Analysis of Synergy Data

Synergy is calculated as a ratio of the expression in the presence of both TF and amplifier activator, divided by the sum of expression with TF only and amplifier activator only. To increase accuracy, TF-only data from Figure 1 is used for calculations (Supplemental Experimental Procedures).

(A) Transactivating efficiency of PIT-RelA amplifier activator as a function of PIR distance from the TATA box. The intervening RE for the endogenous TF input coupled to the low-leakage promoter (color coded) and the sequence of a minimal promoter (minimal TATA box versus CMVMIN, inset) are compared.
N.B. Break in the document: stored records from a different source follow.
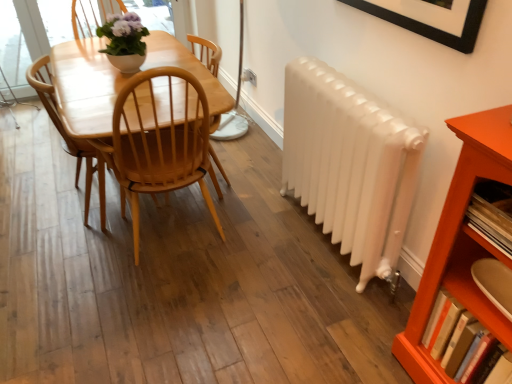 Question: From a real-world perspective, is wooden bookshelf at right, placed as the second book when sorted from bottom to top, on matte white pot at upper center?

Choices:
 (A) no
 (B) yes

Answer: (A)

Question: Is wooden bookshelf at right, the 1th book viewed from the top, at the left side of matte white pot at upper center?

Choices:
 (A) yes
 (B) no

Answer: (B)

Question: Is the position of wooden bookshelf at right, the 1th book viewed from the top, more distant than that of matte white pot at upper center?

Choices:
 (A) no
 (B) yes

Answer: (A)

Question: Does wooden bookshelf at right, placed as the second book when sorted from bottom to top, lie in front of matte white pot at upper center?

Choices:
 (A) no
 (B) yes

Answer: (B)

Question: Is wooden bookshelf at right, the 1th book viewed from the top, facing away from matte white pot at upper center?

Choices:
 (A) yes
 (B) no

Answer: (B)

Question: Does wooden bookshelf at right, the 1th book viewed from the top, have a smaller size compared to matte white pot at upper center?

Choices:
 (A) yes
 (B) no

Answer: (A)

Question: Is wooden bookshelf at right, placed as the second book when sorted from bottom to top, oriented towards orange wood shelf at lower right?

Choices:
 (A) no
 (B) yes

Answer: (B)

Question: Is wooden bookshelf at right, the 1th book viewed from the top, in front of orange wood shelf at lower right?

Choices:
 (A) no
 (B) yes

Answer: (A)

Question: Considering the relative positions of wooden bookshelf at right, placed as the second book when sorted from bottom to top, and orange wood shelf at lower right in the image provided, is wooden bookshelf at right, placed as the second book when sorted from bottom to top, to the left of orange wood shelf at lower right from the viewer's perspective?

Choices:
 (A) no
 (B) yes

Answer: (B)

Question: Can you confirm if wooden bookshelf at right, placed as the second book when sorted from bottom to top, is wider than orange wood shelf at lower right?

Choices:
 (A) yes
 (B) no

Answer: (B)

Question: From the image's perspective, is wooden bookshelf at right, the 1th book viewed from the top, located above orange wood shelf at lower right?

Choices:
 (A) no
 (B) yes

Answer: (B)

Question: Is wooden bookshelf at right, the 1th book viewed from the top, shorter than orange wood shelf at lower right?

Choices:
 (A) no
 (B) yes

Answer: (B)

Question: From the image's perspective, is white glossy radiator at right over wooden bookshelf at right, placed as the second book when sorted from bottom to top?

Choices:
 (A) no
 (B) yes

Answer: (B) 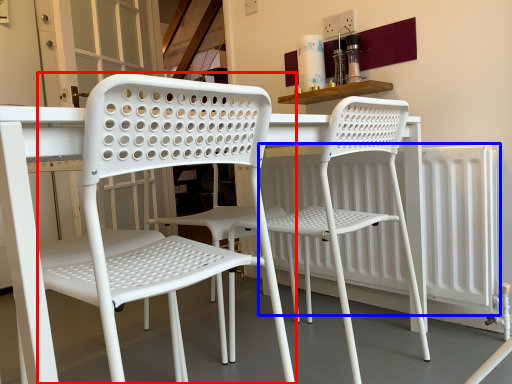 Question: Which of the following is the farthest to the observer, chair (highlighted by a red box) or radiator (highlighted by a blue box)?

Choices:
 (A) chair
 (B) radiator

Answer: (B) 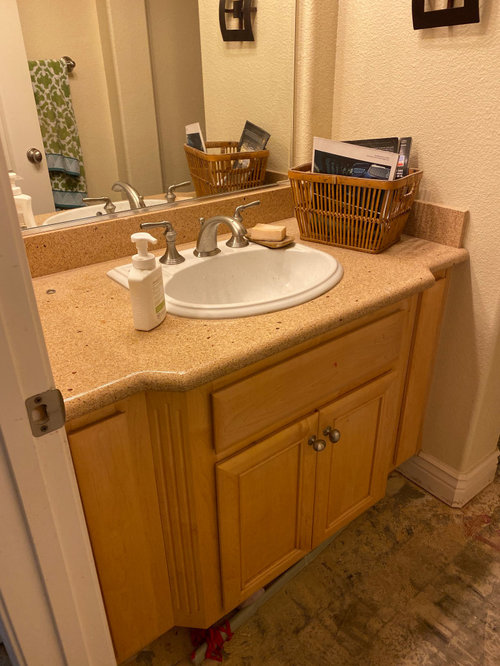 Identify the location of soap bar. (266, 232). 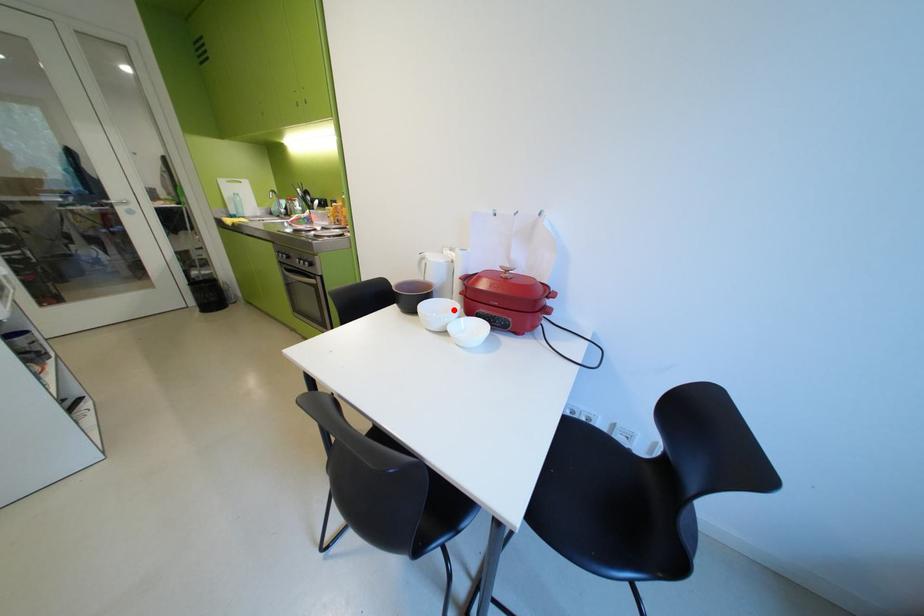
(B) Fully induced expression levels from a composite promoter achieved by providing the ectopic TF input and PIT-RelA, as a function of PIR distance from the TATA box.

(C) Synergy scores for different composite promoters with PIT-RelA as amplifier activator, as a function of PIR distance from the TATA box.

(D) Schematics of the synergistic positive-feedback amplifier.

(E and F) Simulated (E) and experimental (F) responses of open- and feedback-amplified sensors to varying TF input. Comparison to an amplified loop without synergy is shown.

(G) Simulated open-loop and amplified response dependency on the binding affinity of the TF input.

(H) Simulated relationship between open- and amplified-loop responses.

(I) Experimental correlation between open- and closed-loop responses for HNF1A/B and SOX9/10 constructs in HEK Tet-On cells.

(J) Simulated off and on responses of feedback-amplified loops as a function of synergy (left) and on-to-off ratio as a function of synergy (right).

(K) Experimental on-to-off ratio of feedback-amplified sensors as a function of synergy (black dots). The straight line is a linear fit forced through zero.

In (A), (B), and (F), error bars represent SD of biological triplicates.